What to produce -
Below are records; copy every line in them that holds the word "VÀNG".

--- Records provided ---

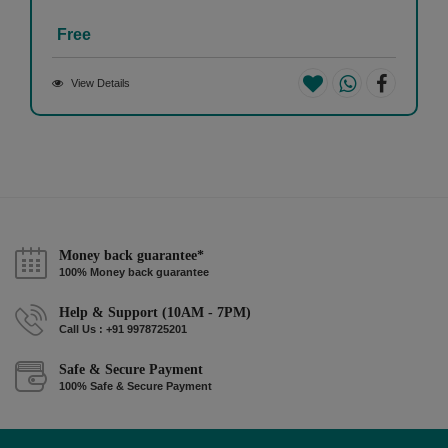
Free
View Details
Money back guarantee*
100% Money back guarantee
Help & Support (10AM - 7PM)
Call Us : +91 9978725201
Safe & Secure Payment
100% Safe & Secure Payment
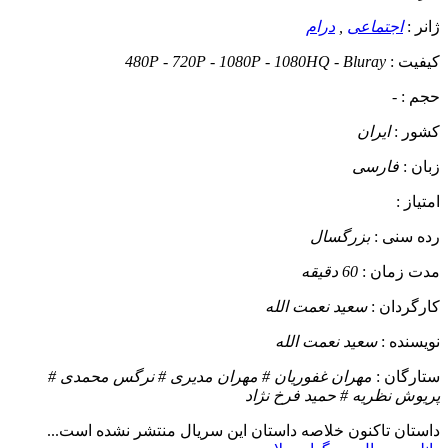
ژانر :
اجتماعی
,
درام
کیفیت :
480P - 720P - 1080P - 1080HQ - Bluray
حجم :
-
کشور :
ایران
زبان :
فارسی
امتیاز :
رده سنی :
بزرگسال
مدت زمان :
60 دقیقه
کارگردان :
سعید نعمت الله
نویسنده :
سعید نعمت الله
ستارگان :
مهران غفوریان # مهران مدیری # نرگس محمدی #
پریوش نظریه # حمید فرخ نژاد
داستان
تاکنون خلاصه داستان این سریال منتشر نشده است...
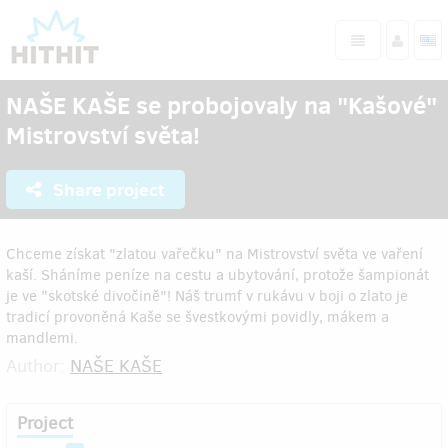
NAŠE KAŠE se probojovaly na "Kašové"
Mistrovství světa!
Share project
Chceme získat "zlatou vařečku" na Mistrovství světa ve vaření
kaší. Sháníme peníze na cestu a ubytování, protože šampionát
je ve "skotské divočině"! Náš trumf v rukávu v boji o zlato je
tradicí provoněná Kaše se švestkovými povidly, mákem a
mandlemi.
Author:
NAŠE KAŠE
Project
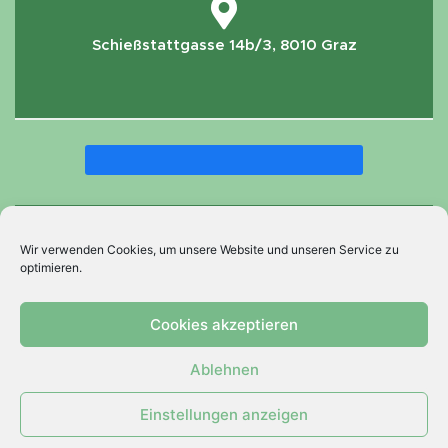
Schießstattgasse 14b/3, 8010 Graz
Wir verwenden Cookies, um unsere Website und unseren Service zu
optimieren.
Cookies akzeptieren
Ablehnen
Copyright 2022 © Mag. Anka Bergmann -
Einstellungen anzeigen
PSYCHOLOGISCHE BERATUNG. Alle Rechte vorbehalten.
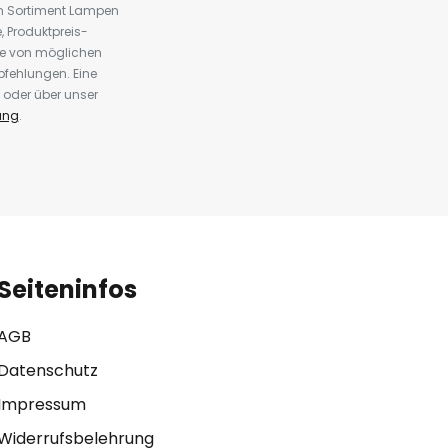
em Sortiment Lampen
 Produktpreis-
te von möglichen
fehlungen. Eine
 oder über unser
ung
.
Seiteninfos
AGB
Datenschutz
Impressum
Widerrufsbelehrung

---
--- Records provided ---

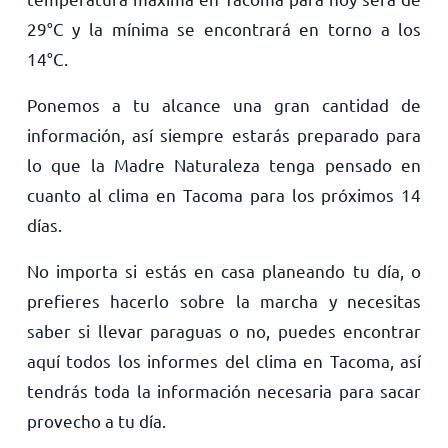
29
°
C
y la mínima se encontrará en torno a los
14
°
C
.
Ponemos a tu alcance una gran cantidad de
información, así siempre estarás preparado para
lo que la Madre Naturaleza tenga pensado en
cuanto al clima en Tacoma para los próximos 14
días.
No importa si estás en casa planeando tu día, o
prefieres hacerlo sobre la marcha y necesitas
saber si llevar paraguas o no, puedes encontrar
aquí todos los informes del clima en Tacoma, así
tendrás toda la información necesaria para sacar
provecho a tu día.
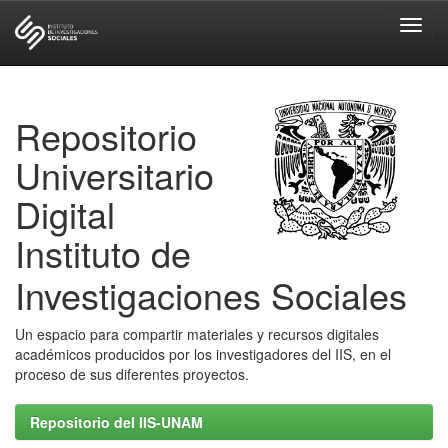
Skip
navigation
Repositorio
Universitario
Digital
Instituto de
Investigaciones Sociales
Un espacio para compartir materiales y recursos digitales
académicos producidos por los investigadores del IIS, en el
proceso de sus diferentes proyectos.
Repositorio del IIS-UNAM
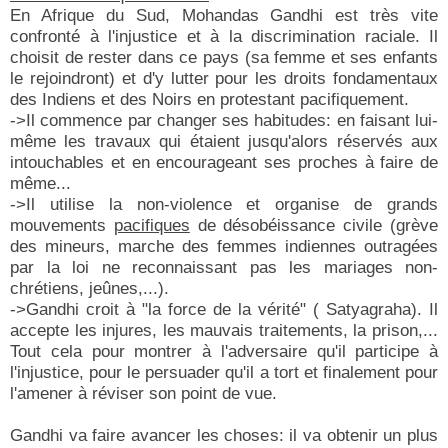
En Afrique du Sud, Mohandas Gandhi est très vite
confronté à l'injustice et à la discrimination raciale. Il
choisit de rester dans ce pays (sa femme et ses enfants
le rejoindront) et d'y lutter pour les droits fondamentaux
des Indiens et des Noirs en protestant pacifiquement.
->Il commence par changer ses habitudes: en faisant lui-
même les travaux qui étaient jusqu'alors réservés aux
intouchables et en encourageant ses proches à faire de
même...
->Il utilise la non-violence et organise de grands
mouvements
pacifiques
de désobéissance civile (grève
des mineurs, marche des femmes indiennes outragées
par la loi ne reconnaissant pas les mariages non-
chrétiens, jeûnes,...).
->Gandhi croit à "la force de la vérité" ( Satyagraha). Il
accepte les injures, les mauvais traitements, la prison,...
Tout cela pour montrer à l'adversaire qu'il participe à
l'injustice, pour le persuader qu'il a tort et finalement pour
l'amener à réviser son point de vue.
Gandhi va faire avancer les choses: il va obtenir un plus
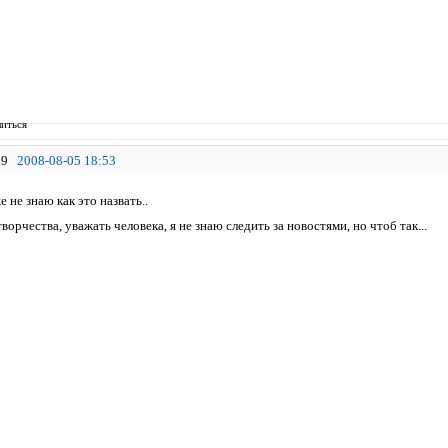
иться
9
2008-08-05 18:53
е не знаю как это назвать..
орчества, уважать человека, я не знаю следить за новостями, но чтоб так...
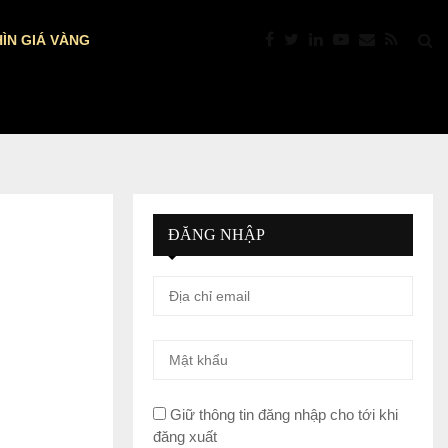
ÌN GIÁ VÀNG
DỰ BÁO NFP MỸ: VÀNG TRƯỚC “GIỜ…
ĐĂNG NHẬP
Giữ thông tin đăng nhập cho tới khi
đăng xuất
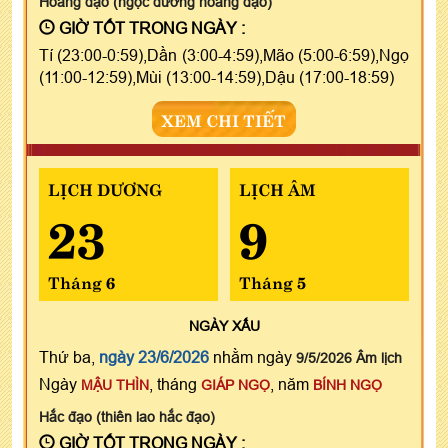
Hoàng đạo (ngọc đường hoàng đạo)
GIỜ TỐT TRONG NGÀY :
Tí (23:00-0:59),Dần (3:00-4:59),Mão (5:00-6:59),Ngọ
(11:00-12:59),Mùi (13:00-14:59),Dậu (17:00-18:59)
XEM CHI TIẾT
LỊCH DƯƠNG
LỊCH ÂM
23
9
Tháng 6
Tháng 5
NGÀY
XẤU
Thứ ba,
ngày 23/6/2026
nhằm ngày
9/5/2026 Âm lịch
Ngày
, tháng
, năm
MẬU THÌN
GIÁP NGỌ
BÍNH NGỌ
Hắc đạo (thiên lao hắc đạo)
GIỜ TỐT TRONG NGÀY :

---
--- Records provided ---

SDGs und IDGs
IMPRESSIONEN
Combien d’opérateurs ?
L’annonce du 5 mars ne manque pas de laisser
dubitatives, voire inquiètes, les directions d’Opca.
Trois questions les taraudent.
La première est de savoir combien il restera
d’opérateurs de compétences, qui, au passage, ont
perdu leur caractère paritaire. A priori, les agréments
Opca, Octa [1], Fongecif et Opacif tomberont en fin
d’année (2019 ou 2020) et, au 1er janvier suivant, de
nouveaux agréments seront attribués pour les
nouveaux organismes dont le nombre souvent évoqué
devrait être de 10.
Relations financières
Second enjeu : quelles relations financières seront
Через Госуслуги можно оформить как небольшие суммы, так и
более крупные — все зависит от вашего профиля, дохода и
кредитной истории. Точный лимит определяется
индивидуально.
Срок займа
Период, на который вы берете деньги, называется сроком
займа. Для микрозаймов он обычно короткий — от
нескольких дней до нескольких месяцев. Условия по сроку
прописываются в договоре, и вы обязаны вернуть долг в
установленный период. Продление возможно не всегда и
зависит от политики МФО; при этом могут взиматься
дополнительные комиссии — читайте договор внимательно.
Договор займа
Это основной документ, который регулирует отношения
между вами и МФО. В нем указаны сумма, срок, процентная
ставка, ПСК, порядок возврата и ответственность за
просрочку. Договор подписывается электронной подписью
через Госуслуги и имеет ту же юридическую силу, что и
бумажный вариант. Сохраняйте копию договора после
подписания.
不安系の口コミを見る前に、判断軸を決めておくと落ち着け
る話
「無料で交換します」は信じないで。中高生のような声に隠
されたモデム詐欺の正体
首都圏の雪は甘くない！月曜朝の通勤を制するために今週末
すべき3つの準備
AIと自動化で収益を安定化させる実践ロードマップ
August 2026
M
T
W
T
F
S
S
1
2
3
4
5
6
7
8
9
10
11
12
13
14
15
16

---

Response -
ÌN GIÁ VÀNG
DỰ BÁO NFP MỸ: VÀNG TRƯỚC “GIỜ…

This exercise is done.